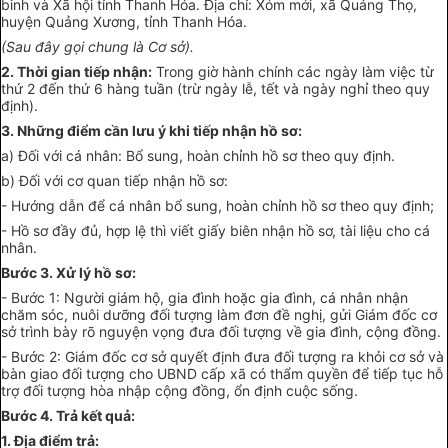
binh và Xã hội tỉnh Thanh Hóa. Địa chỉ: Xóm mới, xã Quảng Thọ,
huyện Quảng Xương, tỉnh Thanh Hóa.
(Sau đây gọi chung là Cơ sở).
2. Thời gian tiếp nhận:
Trong giờ hành chính các ngày làm việc từ
thứ 2 đến thứ 6 hàng tuần (trừ ngày lễ, tết và ngày nghỉ theo quy
định).
3. Những điểm cần lưu ý khi tiếp nhận hồ sơ:
a) Đối với cá nhân: Bổ sung, hoàn chỉnh hồ sơ theo quy định.
b) Đối với cơ quan tiếp nhận hồ sơ:
- Hướng dẫn để cá nhân bổ sung, hoàn chỉnh hồ sơ theo quy định;
- Hồ sơ đầy đủ, hợp lệ thì viết giấy biên nhận hồ sơ, tài liệu cho cá
nhân.
Bước 3. Xử lý hồ sơ:
- Bước 1: Người giám hộ, gia đình hoặc gia đình, cá nhân nhận
chăm sóc, nuôi dưỡng đối tượng làm đơn đề nghị, gửi Giám đốc cơ
sở trình bày rõ nguyện vọng đưa đối tượng về gia đình, cộng đồng.
- Bước 2: Giám đốc cơ sở quyết định đưa đối tượng ra khỏi cơ sở và
bàn giao đối tượng cho UBND cấp xã có thẩm quyền để tiếp tục hỗ
trợ đối tượng hòa nhập cộng đồng, ổn định cuộc sống.
Bước 4. Trả kết quả:
1. Địa điểm trả:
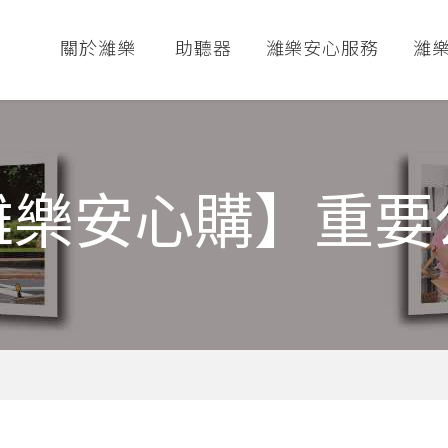
關於濰樂
助聽器
濰樂安心服務
濰
濰樂安心購】重要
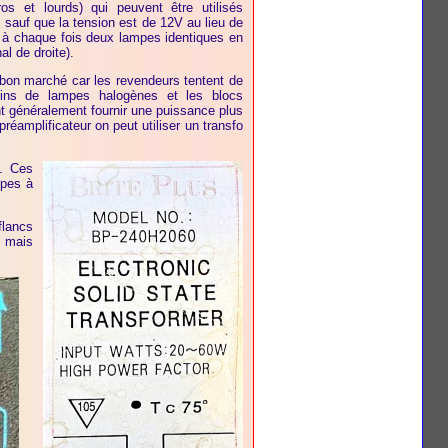
os et lourds) qui peuvent être utilisés
sauf que la tension est de 12V au lieu de
r à chaque fois deux lampes identiques en
l de droite).
t bon marché car les revendeurs tentent de
oins de lampes halogènes et les blocs
t généralement fournir une puissance plus
réamplificateur on peut utiliser un transfo
e. Ces
mpes à
flancs
, mais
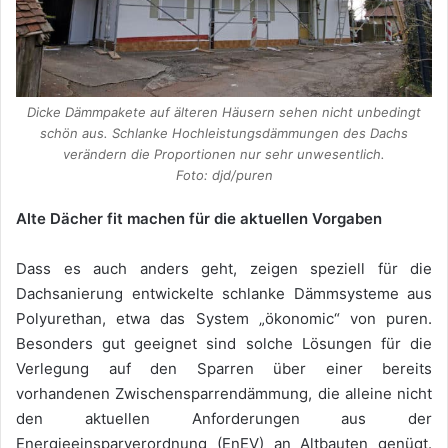
Dicke Dämmpakete auf älteren Häusern sehen nicht unbedingt
schön aus. Schlanke Hochleistungsdämmungen des Dachs
verändern die Proportionen nur sehr unwesentlich.
Foto: djd/puren
Alte Dächer fit machen für die aktuellen Vorgaben
Dass es auch anders geht, zeigen speziell für die
Dachsanierung entwickelte schlanke Dämmsysteme aus
Polyurethan, etwa das System „ökonomic“ von puren.
Besonders gut geeignet sind solche Lösungen für die
Verlegung auf den Sparren über einer bereits
vorhandenen Zwischensparrendämmung, die alleine nicht
den aktuellen Anforderungen aus der
Energieeinsparverordnung (EnEV) an Altbauten genügt.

━━━━━━━━

§ What this task involves
Find the lines above that contain the word "điểm" and collect them.

§ Expected answer
3. Những điểm cần lưu ý khi tiếp nhận hồ sơ:
1. Địa điểm trả:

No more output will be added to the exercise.